In mid-July 2017, MagiKats started working with the company that would eventually partner with them to create the new KATS – but it took a further two years of discussion, debate, prototypes and “waiting for the time to be right” before active development of the new system started.
The green light was given in March 2019 and eight months on, last October, the system was launched at the MagiKats annual conference. It was thought the next 12 months could then be spent “bedding in” the new system, helping franchisees to get familiar with the “same but different” functions and planning for future enhancements once the system was 100 per cent stable. How wrong MagiKats was.
It’s all in the timing
The first warning signs of problems delivering workshops face to face came in early March, when the news was getting worse and other countries were starting to lockdown. When the schools closed there was a debate – should MagiKats stay open? Within what seemed like minutes, however, it became clear that answer was no. Close down now – do not deliver any more face to face workshops for – well – days? Weeks? Months? How would the business run? How would the franchise get work to its students (at that point, MagiKats didn’t even know if the post would be running)? Would any parents even keep their kids enrolled?
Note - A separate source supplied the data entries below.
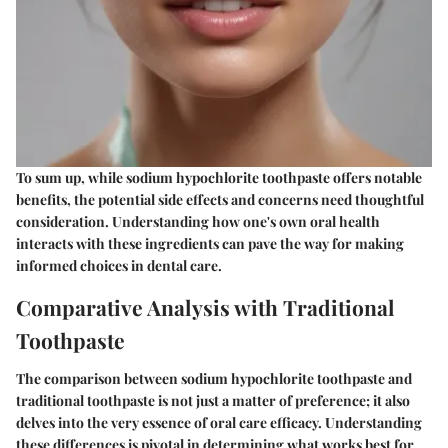
To sum up, while sodium hypochlorite toothpaste offers notable
benefits, the potential side effects and concerns need thoughtful
consideration. Understanding how one's own oral health
interacts with these ingredients can pave the way for making
informed choices in dental care.
Comparative Analysis with Traditional
Toothpaste
The comparison between sodium hypochlorite toothpaste and
traditional toothpaste is not just a matter of preference; it also
delves into the very essence of oral care efficacy. Understanding
these differences is pivotal in determining what works best for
MagiKats had previously considered offering online workshops and chosen not to – but now there was no choice. To keep business running, they suddenly became a necessity. MagiKats now has a system that was agile – hosted online, updated centrally, accessed from any web browser and any device. Within days it had devised a way in which its teaching materials could be accessed by its mentors and displayed on Zoom using screenshare. Within four weeks, MagiKats had a system where parents could log in and print work for their kids to complete.
MagiKats still wanted to keep the essence of the brand – pencil on paper work alongside skilled mentoring – and the new system of online workshops and print at home study packs meant that could continue. And that is where luck had come in – had MagiKats delayed the decision to develop its new system and/or had its franchisees not embraced the change, then it could not have continued during lockdown. So, MagiKats has to thank the technology, the people, the timing – because it is still here!